Não se afigura hermeneuticamente adequada, portanto, a invocação de norma de direito privado (art. 202, caput, do Código Civil) para subsidiar interpretação inconciliável com o regramento de direito público (Lei 9.873/99) que o STF entende aplicável às pretensões exercidas pelos Tribunais de Contas.

Da interrupção única do prazo prescricional por cada causa legal

Outra possibilidade interpretativa é a de considerar que a interrupção da prescrição somente pode ocorrer uma única vez por cada causa legal.

Por esta linha de compreensão, o prazo de prescrição, uma vez iniciado, seria interrompido por qualquer ato inequívoco de apuração do fato (art. 2º, II, da Lei 9.873/99), assim entendido aquele que deflagrar a apuração da irregularidade no âmbito do sistema de controle da gestão pública, rompendo a inércia estatal. Os atos apuratórios posteriores, por representarem mero desdobramento de uma investigação já iniciada, não teriam o condão de gerar novas (e sucessivas) interrupções do prazo prescricional.

O Tribunal de Contas teria, portanto, cinco anos após o início da apuração do fato para identificar todos os responsáveis, individualizar as respectivas condutas e promover as citações para o exercício do contraditório. Com a citação ocorreria nova interrupção da prescrição (art. 2º, I, da Lei 9.873/99).

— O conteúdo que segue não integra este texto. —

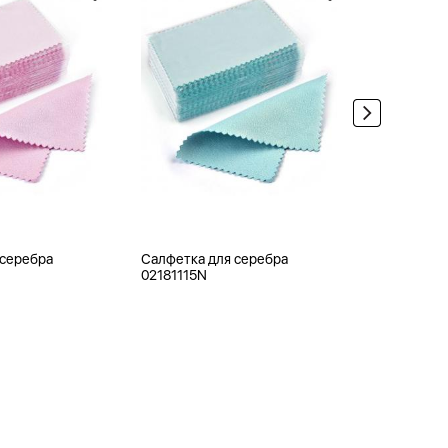
 серебра
Салфетка для серебра
Ювелирная
02181115N
0APB120-1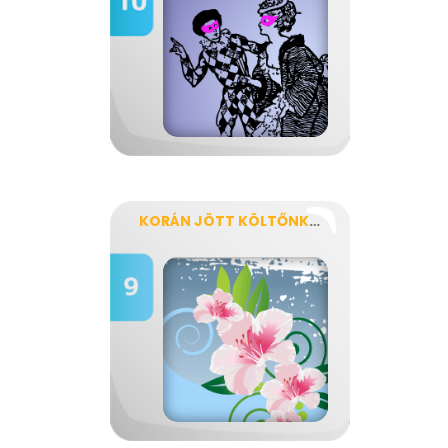
KORÁN JÖTT KÖLTŐNK, JANUS PANNONIUS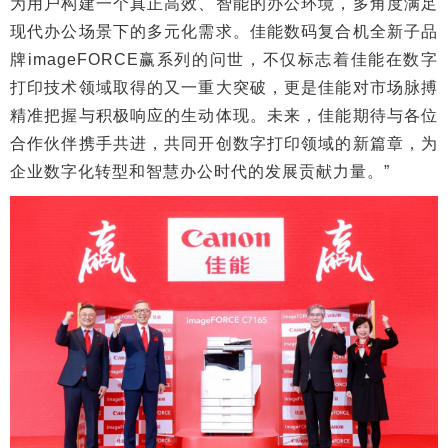
为用户构建一个真正高效、智能的办公环境，多角度满足
现代办公场景下的多元化需求。佳能数码复合机全新子品
牌imageFORCE赢系列的问世，不仅标志着佳能在数字
打印技术领域取得的又一重大突破，更是佳能对市场脉搏
精准把握与积极响应的生动体现。未来，佳能期待与各位
合作伙伴携手共进，共同开创数字打印领域的新篇章，为
企业数字化转型和智慧办公时代的发展贡献力量。”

Por fim, o prazo de prescrição sofreria mais uma interrupção pela decisão condenatória recorrível proferida pelo Tribunal de Contas (art. 2º, III, da Lei 9.873/99), havendo, também, a possibilidade de renovação do fluxo prazal por qualquer ato inequívoco que importe em manifestação expressa de tentativa de solução conciliatória (art. 2º, IV, da Lei 9.873/99).

Trata-se, a nosso sentir, da solução interpretativa mais adequada, porquanto preserva o modelo de incidência de múltiplas causas interruptivas previsto na Lei 9.873/99, sem, contudo, deixar de atender ao legítimo anseio de garantia da segurança jurídica, impedindo-se que o prazo prescricional possa ser interrompido por um número indeterminado de vezes em relação a uma mesma infração.